Given records —
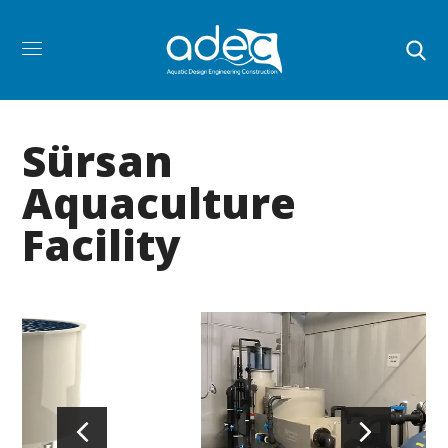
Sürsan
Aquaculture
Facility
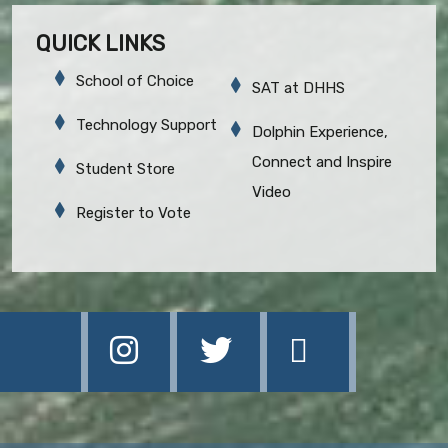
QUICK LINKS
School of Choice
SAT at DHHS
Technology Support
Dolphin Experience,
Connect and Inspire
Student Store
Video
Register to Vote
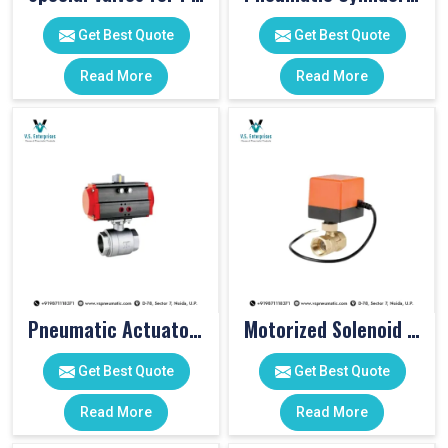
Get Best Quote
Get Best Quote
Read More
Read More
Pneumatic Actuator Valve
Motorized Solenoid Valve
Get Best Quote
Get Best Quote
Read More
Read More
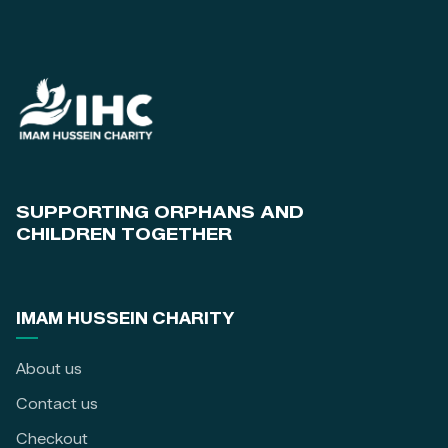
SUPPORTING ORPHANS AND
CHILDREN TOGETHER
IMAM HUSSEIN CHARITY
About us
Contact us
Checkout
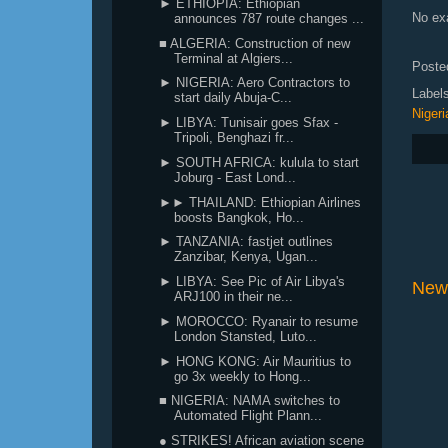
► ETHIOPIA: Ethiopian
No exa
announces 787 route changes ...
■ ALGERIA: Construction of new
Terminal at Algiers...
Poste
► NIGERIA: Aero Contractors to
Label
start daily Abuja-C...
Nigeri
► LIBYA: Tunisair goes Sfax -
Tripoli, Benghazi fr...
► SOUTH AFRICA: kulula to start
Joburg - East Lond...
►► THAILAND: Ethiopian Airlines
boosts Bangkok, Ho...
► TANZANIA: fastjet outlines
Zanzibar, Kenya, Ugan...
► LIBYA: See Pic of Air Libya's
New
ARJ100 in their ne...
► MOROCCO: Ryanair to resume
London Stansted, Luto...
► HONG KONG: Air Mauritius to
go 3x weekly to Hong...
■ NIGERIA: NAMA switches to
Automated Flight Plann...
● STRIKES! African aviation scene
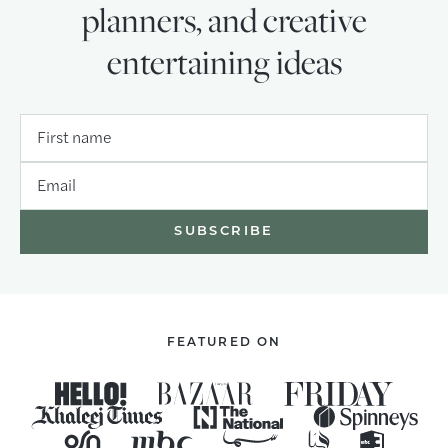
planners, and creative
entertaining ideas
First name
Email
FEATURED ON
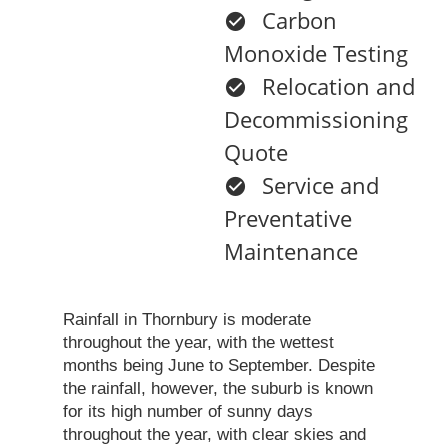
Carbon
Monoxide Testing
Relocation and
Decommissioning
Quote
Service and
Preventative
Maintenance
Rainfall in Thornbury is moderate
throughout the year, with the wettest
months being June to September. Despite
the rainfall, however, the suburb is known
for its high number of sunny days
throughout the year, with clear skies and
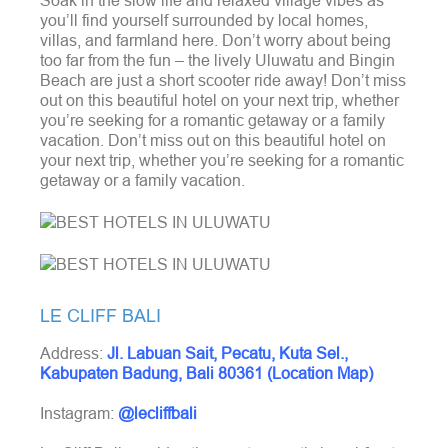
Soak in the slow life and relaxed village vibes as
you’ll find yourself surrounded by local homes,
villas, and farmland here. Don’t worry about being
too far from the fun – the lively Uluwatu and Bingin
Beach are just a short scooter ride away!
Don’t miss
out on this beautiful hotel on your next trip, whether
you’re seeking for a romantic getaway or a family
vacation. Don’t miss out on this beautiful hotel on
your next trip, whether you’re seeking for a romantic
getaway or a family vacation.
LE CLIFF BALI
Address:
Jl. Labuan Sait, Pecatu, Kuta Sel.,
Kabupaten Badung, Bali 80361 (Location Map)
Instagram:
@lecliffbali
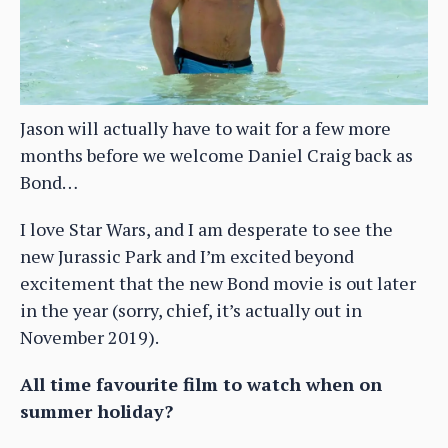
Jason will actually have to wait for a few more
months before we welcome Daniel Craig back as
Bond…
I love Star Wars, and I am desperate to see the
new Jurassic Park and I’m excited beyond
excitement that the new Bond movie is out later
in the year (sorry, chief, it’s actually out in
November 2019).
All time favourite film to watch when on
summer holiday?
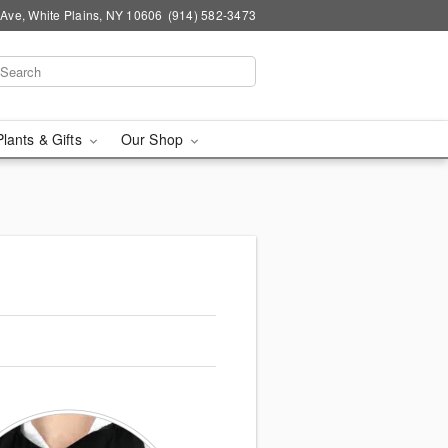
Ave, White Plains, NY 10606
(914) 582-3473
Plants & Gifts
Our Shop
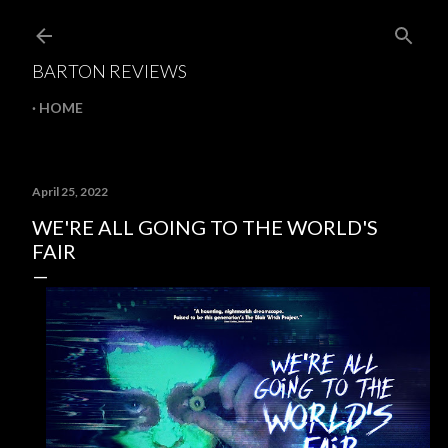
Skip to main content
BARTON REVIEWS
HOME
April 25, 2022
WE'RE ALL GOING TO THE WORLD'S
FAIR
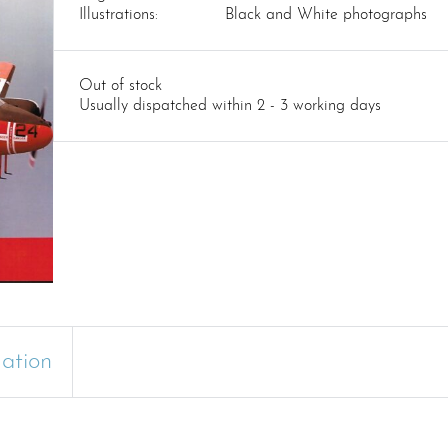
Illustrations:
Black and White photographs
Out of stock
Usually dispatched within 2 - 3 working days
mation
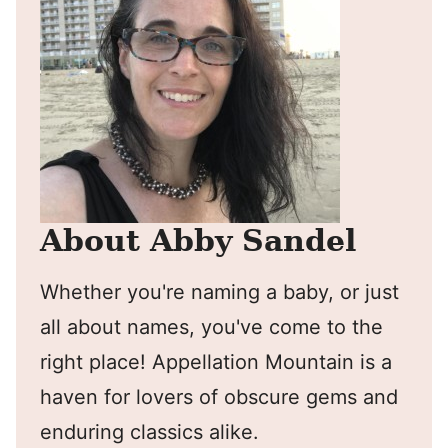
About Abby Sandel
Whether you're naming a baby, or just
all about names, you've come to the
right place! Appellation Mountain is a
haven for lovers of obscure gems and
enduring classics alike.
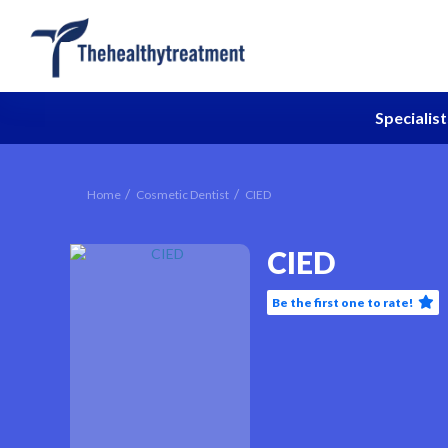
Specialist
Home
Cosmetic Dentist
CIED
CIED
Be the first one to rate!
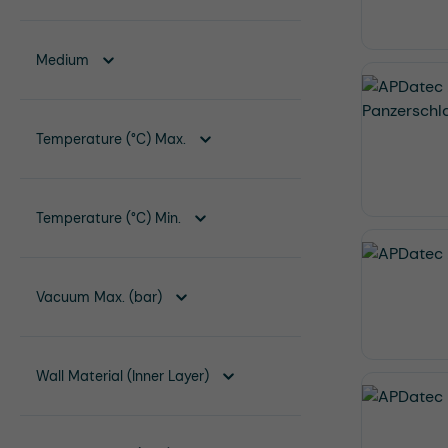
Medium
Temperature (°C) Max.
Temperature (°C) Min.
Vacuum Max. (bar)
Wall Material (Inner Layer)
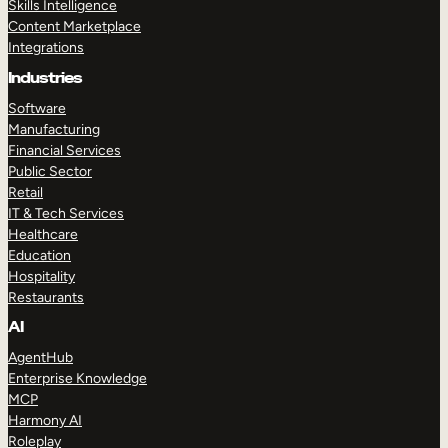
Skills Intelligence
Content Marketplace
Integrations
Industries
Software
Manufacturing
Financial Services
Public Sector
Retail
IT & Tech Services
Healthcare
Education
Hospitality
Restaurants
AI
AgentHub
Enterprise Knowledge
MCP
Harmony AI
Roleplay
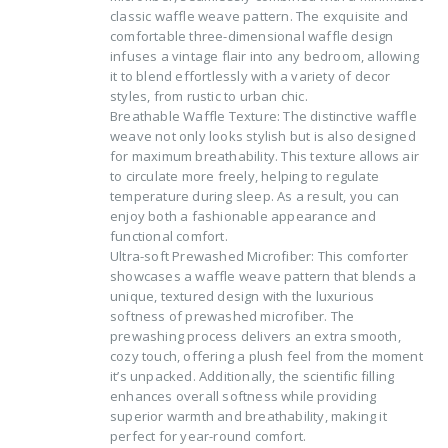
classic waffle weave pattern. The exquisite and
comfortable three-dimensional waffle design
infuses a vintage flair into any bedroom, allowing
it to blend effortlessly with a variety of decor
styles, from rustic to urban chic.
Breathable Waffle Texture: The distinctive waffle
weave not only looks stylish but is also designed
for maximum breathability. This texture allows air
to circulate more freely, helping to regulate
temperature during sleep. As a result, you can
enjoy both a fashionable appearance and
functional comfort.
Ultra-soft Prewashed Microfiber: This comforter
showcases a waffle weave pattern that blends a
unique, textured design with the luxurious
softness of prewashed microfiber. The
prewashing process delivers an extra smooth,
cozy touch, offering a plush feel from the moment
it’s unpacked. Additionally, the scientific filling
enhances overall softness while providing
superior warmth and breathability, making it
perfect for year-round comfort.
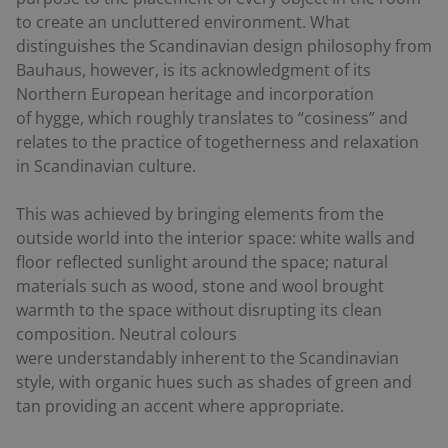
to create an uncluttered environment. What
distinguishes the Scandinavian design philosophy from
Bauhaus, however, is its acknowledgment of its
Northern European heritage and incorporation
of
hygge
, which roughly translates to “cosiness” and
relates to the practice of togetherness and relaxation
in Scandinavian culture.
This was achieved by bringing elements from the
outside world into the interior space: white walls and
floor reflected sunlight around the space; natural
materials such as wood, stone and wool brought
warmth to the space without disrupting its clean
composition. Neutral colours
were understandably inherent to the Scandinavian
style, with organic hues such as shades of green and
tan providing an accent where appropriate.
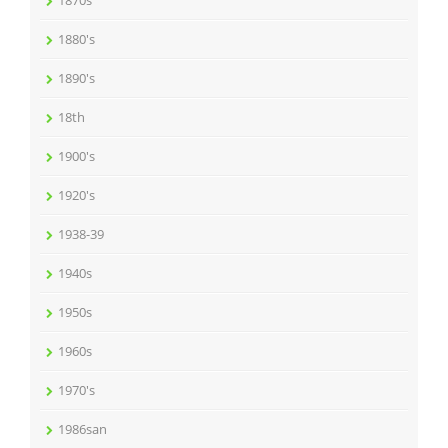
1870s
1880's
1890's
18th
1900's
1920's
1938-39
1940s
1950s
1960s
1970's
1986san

How to complete this task — Return the material from above in full, exactly as written, with the pictures omitted.

Expected output —
Sürsan
Aquaculture
Facility
QUICK LINKS
School of Choice
SAT at DHHS
Technology Support
Dolphin Experience,
Connect and Inspire
Student Store
Video
Register to Vote
Get Best Quote
Get Best Quote
Read More
Read More
Pneumatic Actuator Valve
Motorized Solenoid Valve
Get Best Quote
Get Best Quote
Read More
Read More
SUPPORTING ORPHANS AND
CHILDREN TOGETHER
IMAM HUSSEIN CHARITY
About us
Contact us
Checkout
► ETHIOPIA: Ethiopian
No exa
announces 787 route changes ...
■ ALGERIA: Construction of new
Terminal at Algiers...
Poste
► NIGERIA: Aero Contractors to
Label
start daily Abuja-C...
Nigeri
► LIBYA: Tunisair goes Sfax -
Tripoli, Benghazi fr...
► SOUTH AFRICA: kulula to start
Joburg - East Lond...
►► THAILAND: Ethiopian Airlines
boosts Bangkok, Ho...
► TANZANIA: fastjet outlines
Zanzibar, Kenya, Ugan...
► LIBYA: See Pic of Air Libya's
New
ARJ100 in their ne...
► MOROCCO: Ryanair to resume
London Stansted, Luto...
► HONG KONG: Air Mauritius to
go 3x weekly to Hong...
■ NIGERIA: NAMA switches to
Automated Flight Plann...
● STRIKES! African aviation scene
planners, and creative
entertaining ideas
First name
Email
FEATURED ON
Carbon
Monoxide Testing
Relocation and
Decommissioning
Quote
Service and
Preventative
Maintenance
Rainfall in Thornbury is moderate
throughout the year, with the wettest
months being June to September. Despite
the rainfall, however, the suburb is known
for its high number of sunny days
throughout the year, with clear skies and
Soak in the slow life and relaxed village vibes as
you’ll find yourself surrounded by local homes,
villas, and farmland here. Don’t worry about being
too far from the fun – the lively Uluwatu and Bingin
Beach are just a short scooter ride away!
Don’t miss
out on this beautiful hotel on your next trip, whether
you’re seeking for a romantic getaway or a family
vacation. Don’t miss out on this beautiful hotel on
your next trip, whether you’re seeking for a romantic
getaway or a family vacation.
LE CLIFF BALI
Address:
Jl. Labuan Sait, Pecatu, Kuta Sel.,
Kabupaten Badung, Bali 80361 (Location Map)
Instagram:
@lecliffbali
Jason will actually have to wait for a few more
months before we welcome Daniel Craig back as
Bond…
I love Star Wars, and I am desperate to see the
new Jurassic Park and I’m excited beyond
excitement that the new Bond movie is out later
in the year (sorry, chief, it’s actually out in
November 2019).
All time favourite film to watch when on
summer holiday?
Ave, White Plains, NY 10606
(914) 582-3473
Plants & Gifts
Our Shop
Skip to main content
BARTON REVIEWS
HOME
April 25, 2022
WE'RE ALL GOING TO THE WORLD'S
FAIR
Illustrations:
Black and White photographs
Out of stock
Usually dispatched within 2 - 3 working days
mation
About Abby Sandel
Whether you're naming a baby, or just
all about names, you've come to the
right place! Appellation Mountain is a
haven for lovers of obscure gems and
enduring classics alike.
Specialist
Home
Cosmetic Dentist
CIED
CIED
Be the first one to rate!
Medium
Temperature (°C) Max.
Temperature (°C) Min.
Vacuum Max. (bar)
Wall Material (Inner Layer)
Skills Intelligence
Content Marketplace
Integrations
Industries
Software
Manufacturing
Financial Services
Public Sector
Retail
IT & Tech Services
Healthcare
Education
Hospitality
Restaurants
AI
AgentHub
Enterprise Knowledge
MCP
Harmony AI
Roleplay
classic waffle weave pattern. The exquisite and
comfortable three-dimensional waffle design
infuses a vintage flair into any bedroom, allowing
it to blend effortlessly with a variety of decor
styles, from rustic to urban chic.
Breathable Waffle Texture: The distinctive waffle
weave not only looks stylish but is also designed
for maximum breathability. This texture allows air
to circulate more freely, helping to regulate
temperature during sleep. As a result, you can
enjoy both a fashionable appearance and
functional comfort.
Ultra-soft Prewashed Microfiber: This comforter
showcases a waffle weave pattern that blends a
unique, textured design with the luxurious
softness of prewashed microfiber. The
prewashing process delivers an extra smooth,
cozy touch, offering a plush feel from the moment
it’s unpacked. Additionally, the scientific filling
enhances overall softness while providing
superior warmth and breathability, making it
perfect for year-round comfort.
to create an uncluttered environment. What
distinguishes the Scandinavian design philosophy from
Bauhaus, however, is its acknowledgment of its
Northern European heritage and incorporation
of
hygge
, which roughly translates to “cosiness” and
relates to the practice of togetherness and relaxation
in Scandinavian culture.
This was achieved by bringing elements from the
outside world into the interior space: white walls and
floor reflected sunlight around the space; natural
materials such as wood, stone and wool brought
warmth to the space without disrupting its clean
composition. Neutral colours
were understandably inherent to the Scandinavian
style, with organic hues such as shades of green and
tan providing an accent where appropriate.
1870s
1880's
1890's
18th
1900's
1920's
1938-39
1940s
1950s
1960s
1970's
1986san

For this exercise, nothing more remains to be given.